Since several outer-membrane proteins are lipid-modified in P. gingivalis (Slakeski ), and in keeping with the likely role of the VimA protein as a possible acyl transferase, we incubated W83 and FLL92 with 3H-labelled palmitic acid (lipid donor). The expression profile of lipid-modified proteins in the wild-type and mutant was unchanged. This suggests either that VimA is not involved in the acylation of outer-membrane proteins or that there is a redundant mechanism of protein acylation. To this end, PG1355 (putative acyltransferase) was upregulated (3.5-fold change) in FLL92 (unpublished microarray data) compared with the mutant. Interestingly, densitometric analysis of the extracellular fractions of W83 and FLL92 for lipid-modified proteins revealed a 54 kDa protein that was three times more abundant in W83 than was observed in FLL92. We also observed a 27 kDa protein that was twice as abundant in FLL92 as in W83. The above findings may indicate a likely role for VimA in the proper acylation of a 54 kDa extracellular protein; however, we have not ruled out the possibility that this protein is a dimer of the 27 kDa protein observed in the extracellular fraction of FLL92. Several reports have demonstrated that acylation is important for protein folding and protein–protein interaction, as well as ligand-induced conformational changes (Athavankar & Peterson, 2003; Herlax ; Olsen & Kaarsholm, 2000). It is possible that correct acylation of the 27 kDa extracellular protein leads to dimerization. In the vimA mutant, aberrant acylation of the 27 kDa extracellular protein may occur, resulting in higher levels of monomeric protein form. Further studies in our laboratory are seeking to clarify this position.

The expression of additional proteins attributed to membrane biosynthesis and transport in the VimA mutant suggest that several post-translational modification pathways may be affected by this protein. These modifications could include myristoylation and glycosylation. Co-translational modifications of proteins could be attributed to their involvement in signal transduction pathways as molecular switches associated with glycine-rich protein motifs. Myristoylation of proteins is reported to be involved in the type III secretory system in prokaryotes (Nimchuk )
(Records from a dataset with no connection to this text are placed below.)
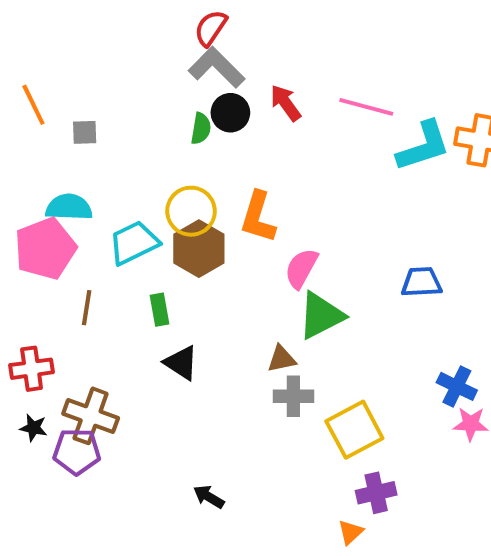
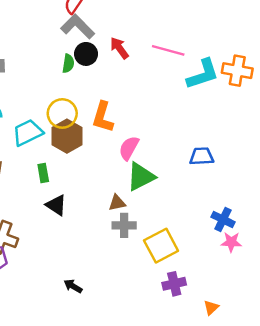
orange triangle: (351, 532) -> (211, 308), moved

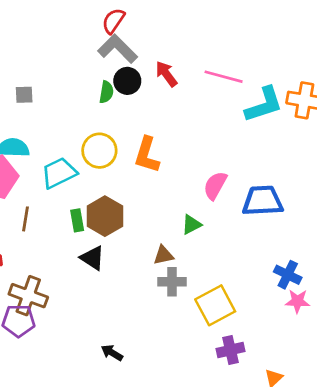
brown hexagon: (67, 136) -> (105, 216), moved
pink semicircle: (129, 148) -> (215, 185), moved
blue trapezoid: (202, 156) -> (263, 201), size x1.4
green triangle: (141, 177) -> (191, 224), size x0.6

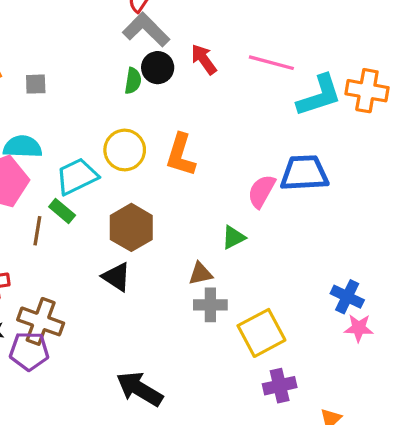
blue trapezoid: (263, 201) -> (304, 173), moved
green rectangle: (77, 220) -> (62, 211), moved, turned -40
black arrow: (112, 353) -> (140, 389), size x1.8

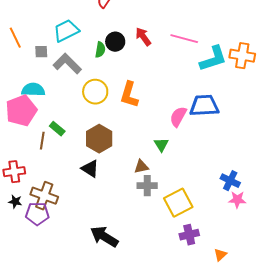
gray L-shape: (146, 30) -> (67, 64), moved
cyan trapezoid: (77, 176) -> (66, 31), moved
green triangle: (233, 237) -> (161, 145), turned -35

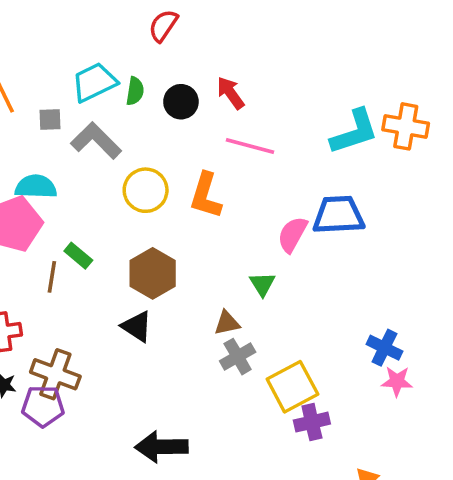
pink line: (184, 39) -> (250, 146), moved
green semicircle: (100, 50) -> (135, 91), moved
gray cross: (147, 186) -> (238, 357), turned -30
purple cross: (189, 235) -> (312, 422), moved
black arrow: (104, 237) -> (161, 447), turned -32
The missing and aberrantly expressed proteins in FLL92 suggest that VimA could have sorting/transport functions. VimA could also function as an acyl-CoA N-acyltransferase enzyme involved in protein modification or anchorage of membrane proteins. In conclusion, our results highlight a putative central role for VimA in protein modification and transport, possibly triggering cascade reactions that may modulate the virulence potential of P. gingivalis. The putative multiple functions of VimA need further clarification.